The Company’s payment obligations pursuant to this Section 7.7 shall survive the discharge of this Indenture. When the Trustee incurs expenses after the occurrence of a Default specified in Section 6.1(e) or (f) with respect to the Company, the expenses are intended to constitute expenses of administration under any Bankruptcy Law.
SECTION 7.8 Replacement of Trustee. The Trustee may resign at any time with respect to the Debt Securities of any series by so notifying the Company. The Holders of a majority in principal amount of the outstanding Debt Securities of any series may remove the Trustee with respect to that series by so notifying the Trustee and may appoint a successor Trustee with respect to that series. The Company shall remove the Trustee if:
(a) the Trustee fails to comply with Section 7.10;
(b) the Trustee is adjudged bankrupt or insolvent;
(c) a receiver or other public officer takes charge of the Trustee or its property; or
(d) the Trustee otherwise becomes incapable of acting.
If the Trustee resigns or is removed by the Company or by the Holders of a majority in principal amount of the outstanding Debt Securities of any series and such Holders do not reasonably promptly appoint a successor Trustee, or if a vacancy exists in the office of the Trustee for any reason (the Trustee in such event being referred to herein as the retiring Trustee), the Company shall promptly appoint a successor Trustee with respect to any applicable series.
A successor Trustee shall deliver a written acceptance of its appointment to the retiring Trustee and to the Company. Thereupon the resignation or removal of the retiring Trustee shall become effective, and the successor Trustee shall have all the rights, powers and duties of the Trustee under this Indenture. The successor Trustee shall mail a notice of its succession to Holders. The retiring Trustee shall promptly transfer all property held by it as Trustee to the successor Trustee, subject to the lien provided for in Section 7.7.

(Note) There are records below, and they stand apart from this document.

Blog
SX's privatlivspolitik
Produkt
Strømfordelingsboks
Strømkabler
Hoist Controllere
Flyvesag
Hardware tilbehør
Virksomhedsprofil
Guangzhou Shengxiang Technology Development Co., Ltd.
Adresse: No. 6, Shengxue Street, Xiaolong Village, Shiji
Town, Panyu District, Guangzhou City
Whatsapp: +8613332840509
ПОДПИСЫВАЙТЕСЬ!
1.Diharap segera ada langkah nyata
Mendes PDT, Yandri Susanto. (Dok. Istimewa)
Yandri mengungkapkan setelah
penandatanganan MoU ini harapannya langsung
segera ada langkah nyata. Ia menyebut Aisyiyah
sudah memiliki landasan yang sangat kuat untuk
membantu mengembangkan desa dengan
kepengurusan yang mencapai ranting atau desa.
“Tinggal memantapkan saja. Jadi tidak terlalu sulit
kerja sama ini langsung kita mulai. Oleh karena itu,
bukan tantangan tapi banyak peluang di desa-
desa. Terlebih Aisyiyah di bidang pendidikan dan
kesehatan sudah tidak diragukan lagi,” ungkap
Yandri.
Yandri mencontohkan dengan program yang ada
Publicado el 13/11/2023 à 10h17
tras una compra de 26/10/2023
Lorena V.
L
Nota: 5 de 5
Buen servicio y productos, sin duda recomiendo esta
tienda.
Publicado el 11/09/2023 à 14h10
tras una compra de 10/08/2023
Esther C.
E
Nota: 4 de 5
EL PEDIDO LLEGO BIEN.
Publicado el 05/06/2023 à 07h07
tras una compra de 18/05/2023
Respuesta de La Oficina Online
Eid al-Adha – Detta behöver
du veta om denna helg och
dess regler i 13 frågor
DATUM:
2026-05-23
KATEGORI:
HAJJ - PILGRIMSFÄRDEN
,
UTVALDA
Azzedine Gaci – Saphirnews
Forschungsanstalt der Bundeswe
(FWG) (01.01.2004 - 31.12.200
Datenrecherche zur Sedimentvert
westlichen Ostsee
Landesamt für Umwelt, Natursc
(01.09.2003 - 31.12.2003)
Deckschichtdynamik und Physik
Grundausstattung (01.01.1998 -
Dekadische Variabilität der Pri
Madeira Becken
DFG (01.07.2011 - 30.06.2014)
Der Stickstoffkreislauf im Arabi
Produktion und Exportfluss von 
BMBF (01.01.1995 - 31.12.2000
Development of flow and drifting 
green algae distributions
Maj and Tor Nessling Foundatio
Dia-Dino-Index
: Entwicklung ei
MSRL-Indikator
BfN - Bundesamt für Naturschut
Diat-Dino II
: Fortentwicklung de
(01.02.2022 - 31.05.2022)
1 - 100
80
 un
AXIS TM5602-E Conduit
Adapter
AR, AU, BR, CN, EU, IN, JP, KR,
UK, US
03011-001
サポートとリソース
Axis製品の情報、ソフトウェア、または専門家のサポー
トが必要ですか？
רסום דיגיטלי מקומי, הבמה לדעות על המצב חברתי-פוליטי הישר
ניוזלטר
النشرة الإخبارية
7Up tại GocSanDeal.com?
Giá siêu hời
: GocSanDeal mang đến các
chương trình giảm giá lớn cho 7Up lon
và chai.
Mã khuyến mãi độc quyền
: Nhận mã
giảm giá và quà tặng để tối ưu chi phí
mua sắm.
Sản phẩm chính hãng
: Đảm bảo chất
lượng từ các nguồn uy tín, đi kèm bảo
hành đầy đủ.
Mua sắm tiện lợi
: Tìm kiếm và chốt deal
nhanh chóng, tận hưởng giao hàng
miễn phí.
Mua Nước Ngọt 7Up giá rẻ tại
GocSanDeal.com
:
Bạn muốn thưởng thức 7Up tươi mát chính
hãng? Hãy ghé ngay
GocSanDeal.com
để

In the case of the appointment hereunder of a successor Trustee with respect to the Debt Securities of one or more (but not all) series, the Company, the predecessor Trustee and each successor Trustee with respect to the Debt Securities of any applicable series shall execute and deliver an indenture supplemental hereto, which shall contain such provisions as shall be deemed necessary or desirable to confirm that all the rights, powers, trusts and duties of the predecessor Trustee with respect to the Debt Securities of any series as to which the predecessor Trustee is not retiring shall continue to be vested in the predecessor Trustee, and shall add to or change any of the provisions of this Indenture as shall be necessary to provide for or facilitate the administration of the trusts hereunder by more than one Trustee, it being understood that nothing herein or in such supplemental indenture shall constitute such Trustees as co-Trustees of the same trust and that each such Trustee shall be trustee of a trust or trusts hereunder separate and apart from any trust or trusts hereunder administered by any other such Trustee.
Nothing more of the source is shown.